Para estos sentenció que al paso de tiempo, serán despreciados por la sociedad.
“No nos engañemos, no podemos decir que este es un país cristiano si seguimos por el camino que llevamos, de odio y confrontación”.
“En esta circunstancia especial de nuestra Honduras, en esta semana que iniciaremos debemos, redoblar nuestra oración y nuestra fe para que nuestro país camine en la legalidad. No nos podemos quedar centrados simplemente en una encuesta, debemos mirar más allá, debemos pasar a la otra orilla. Honduras no puede quedar cautiva del pensamiento único, la libertad es precisamente respeto al distinto pensamiento”.
“Hay muchos de ellos que juzgan, insultan a los demás porque les han dado dinero, ¿De qué les va a servir?, ojalá que entiendan que se están envileciendo.

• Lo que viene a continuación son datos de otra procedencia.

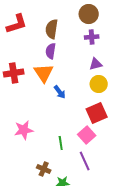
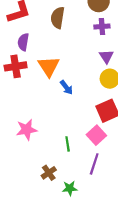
purple semicircle: (51, 51) -> (23, 42), moved
purple triangle: (96, 64) -> (106, 56), turned -48
purple line: (85, 161) -> (94, 164), turned 42
brown cross: (44, 169) -> (49, 173), turned 32

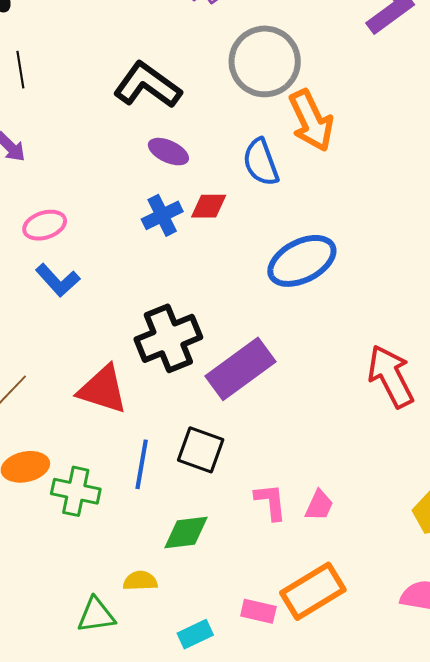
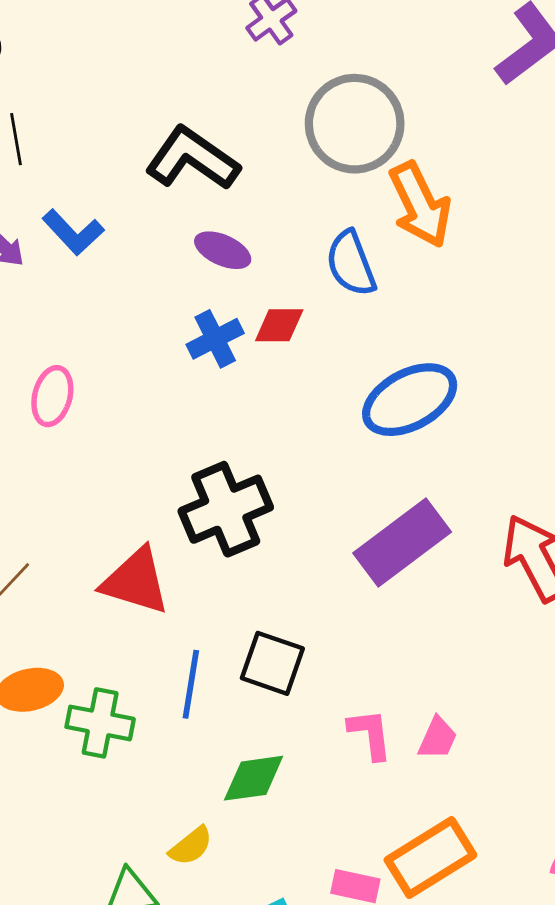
pink ellipse: (45, 225) -> (52, 396), moved, turned -57
blue L-shape: (58, 280) -> (73, 232), moved
purple rectangle: (240, 369) -> (402, 543), moved
yellow semicircle: (140, 581) -> (191, 846), turned 144

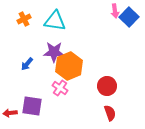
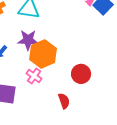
red semicircle: (110, 113) -> (64, 101), moved

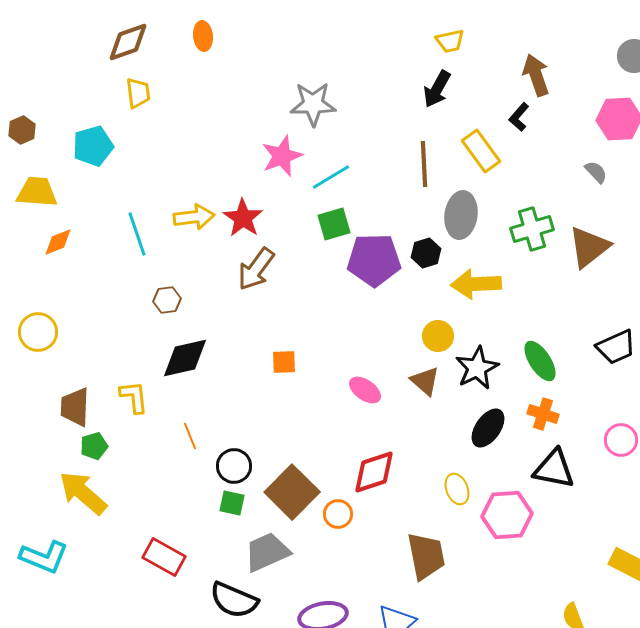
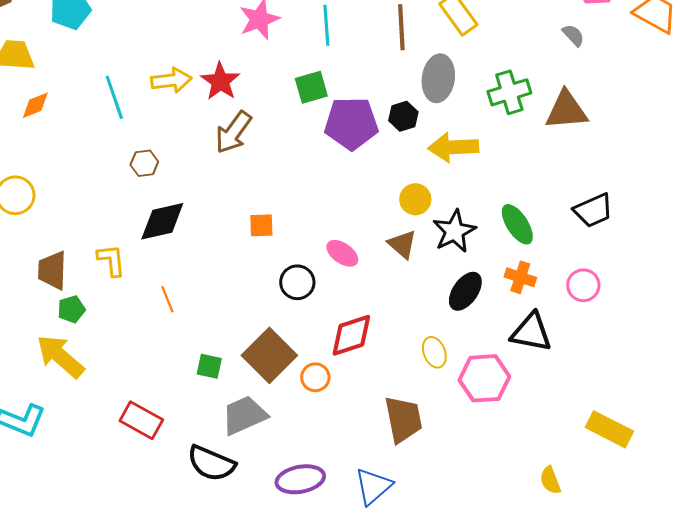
cyan line: (331, 177) -> (326, 25), moved, turned -63
brown triangle: (589, 247) -> (566, 110), turned 33
pink circle: (621, 440) -> (583, 285), moved
black circle: (234, 466) -> (297, 282), moved

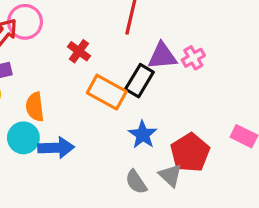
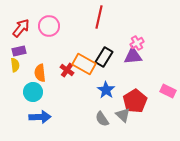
pink circle: (25, 22) -> (49, 26), moved
red cross: (79, 51) -> (67, 70), moved
purple triangle: (162, 56) -> (133, 56), moved
blue arrow: (56, 148) -> (40, 117), moved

Nadie puede comprar las conciencias, nadie puede comprar el honor. Aquellos que denigran, insultan y atacan a los demás porque les pagaron, después quedarán despreciados por todas las personas decentes y sensatas”.
“Sigan acumulando dinero para su perdición porque no se llevaran un centavo a la eternidad y tendrán que darle cuanta a Dios”.
Antes de finalizar el su sermón dominical, el Cardenal Rodríguez citó el Evangelio de San Mateo, con el fin de hacer una exhortación para que meditemos en nuestro actuar diario, pues “hasta de una palabra ociosa hay que darle cuentas a Dios Todopoderoso”.
Conferencia Episcopal de Honduras
El pasado viernes, los obispos católicos hicieron un llamado a la reflexión y a un gran diálogo nacional ante la crispación política que vive el país.
Responsabilizaron del clima de agitación social, que amenaza a la democracia, a los tres poderes del Estado y sus instituciones manchadas por la corrupción y el abuso de autoridad, a los partidos políticos y a los denominados grupos de poder.
Cuestionó los procesos de consulta ciudadana que están siendo impulsados desde el Poder Ejecutivo “al margen de la Ley”.